Reseña del editor:
When asked about the spontaneity of Caribbean cooks, Wendy Rahamut says: "We do not really cook from recipes, as such. Many cooks prepare recipes handed down from generations, and these are embedded in the memories of each cook". Realising that globalisation and foreign influences could dilute her country's local cuisine, Wendy's latest culinary offering "Curry, Callaloo and Calypso: The Real Taste of Trinidad & Tobago" showcases her country's indigenous foods by way of old and new recipes for present and future generations.
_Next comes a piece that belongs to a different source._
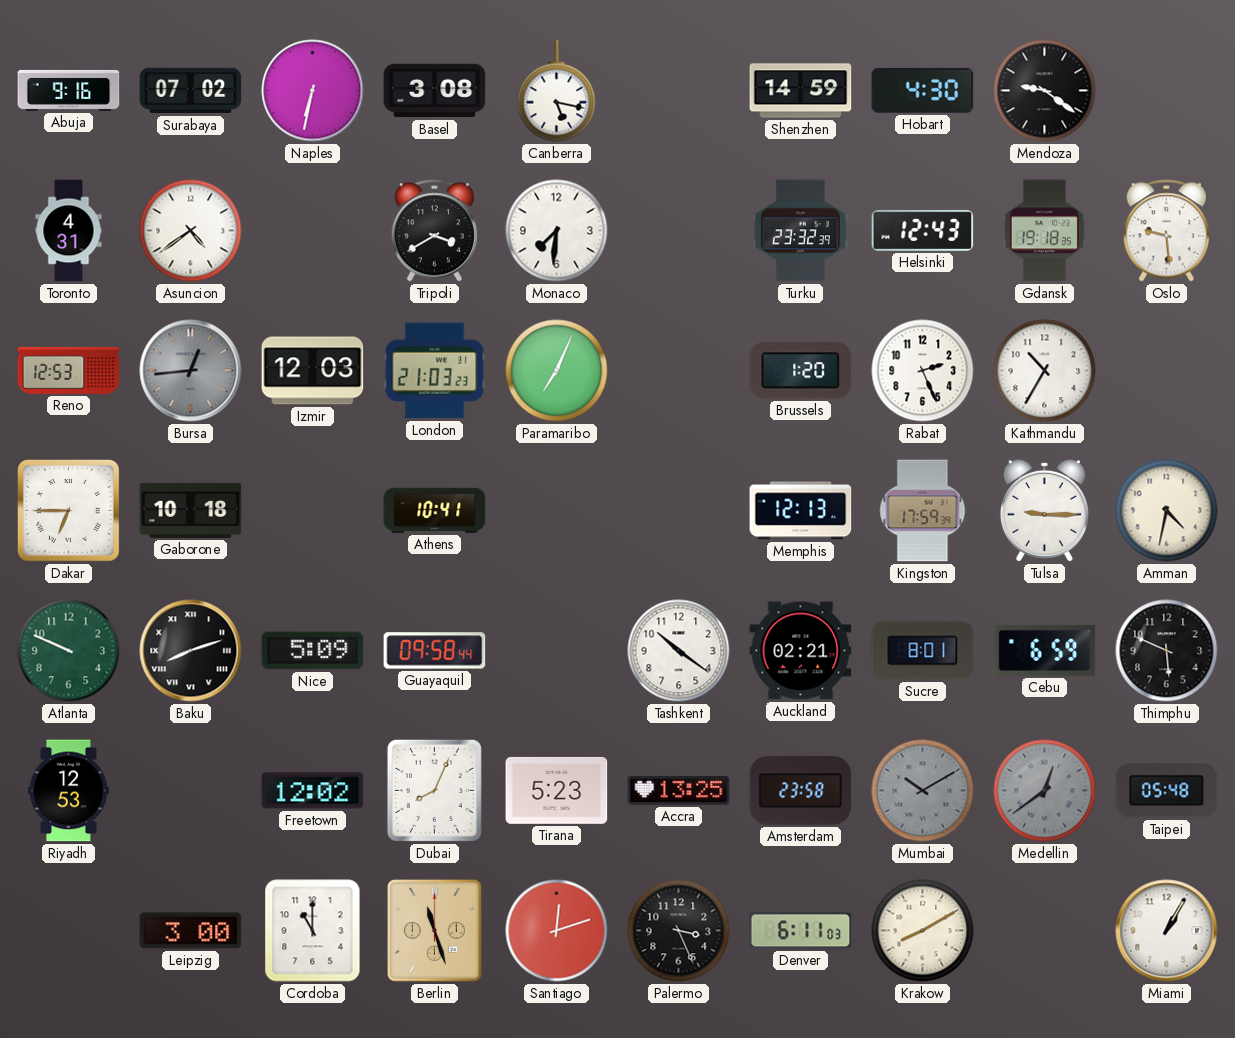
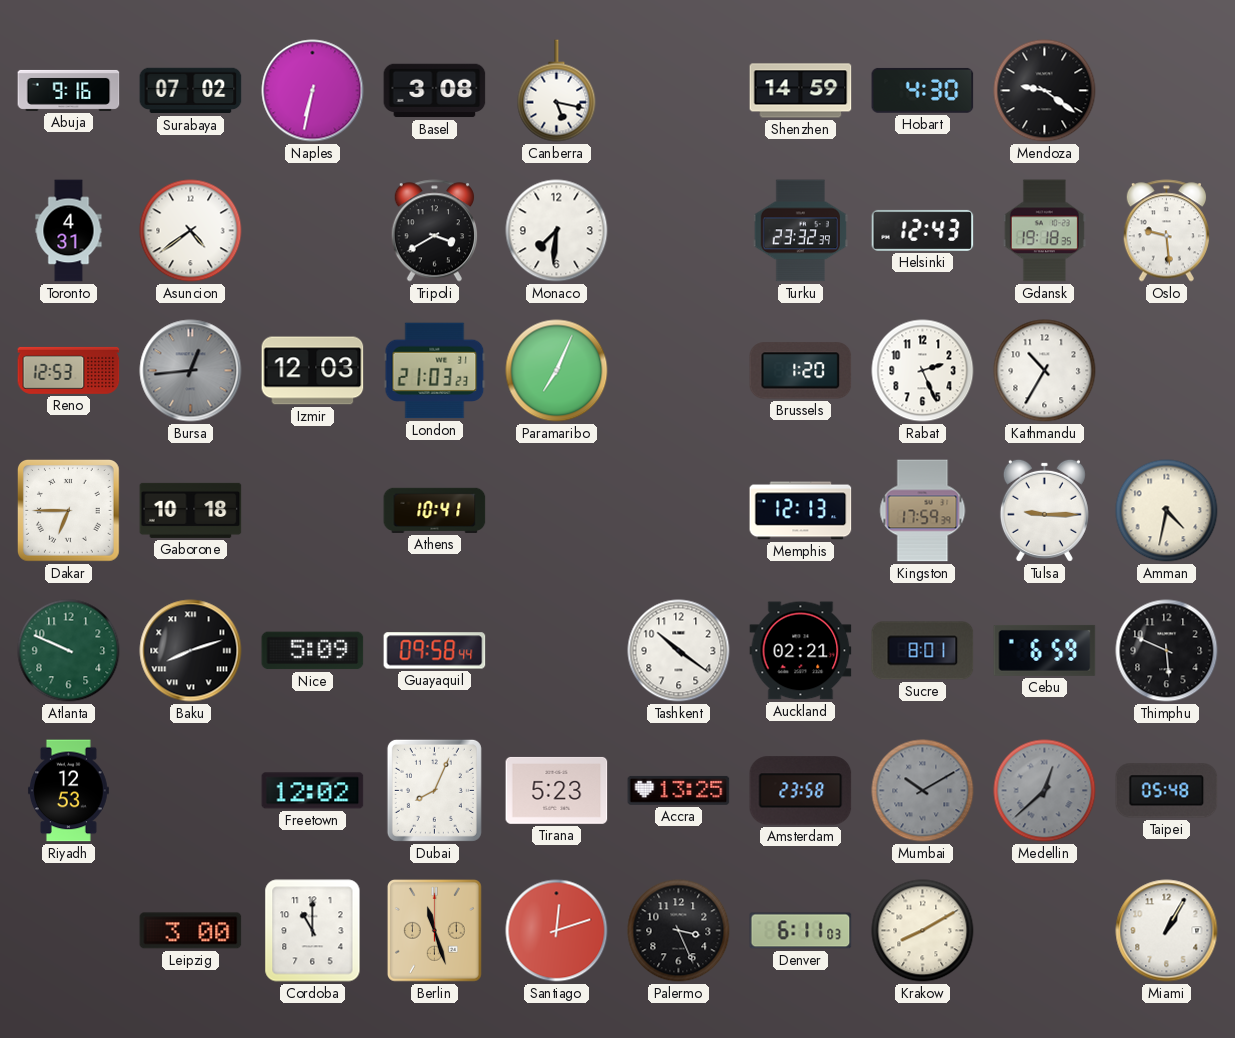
Medellin: 12:39 -> 12:38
The book is divided into ten sections of recipes with helpful short explanations: Sweet and Savory Breads; Cakes, Pastries, Desserts and Ice Creams; Fish and Seafood; Snacks and Indian Delicacies; Rice, Coo Coo, Provisions and Dumplings; Meats, Soups, Souses, Salads and Vegetables; Chutneys and Peppersauces; Drinks; and, Confections, Jams and Jellies. The dishes are beautifully illustrated in full-colour, and the book is also peppered by striking images of Trinidad and Tobago.
Biografía del autor:
Wendy Rahamut has been seriously cooking Caribbean food for the past 15 years. Today in addition to being a cookbook author, freelance food consultant, and food stylist, she is also the weekly food writer for the Trinidad Guardian newspaper and is the Editor-in-Chief of Caribbean Gourmet magazine, She owns and operates the Wendy Rahamut School of Cooking, and is the host of her long standing weekly television cooking show entitled, Caribbean Flavors since 1998. She has appeared on TFN's Planet Food Caribbean (The Food Network, USA). Wendy Rahamut`s Caribbean Flavours and Modern Caribbean Cuisine are also published by Macmillan Caribbean.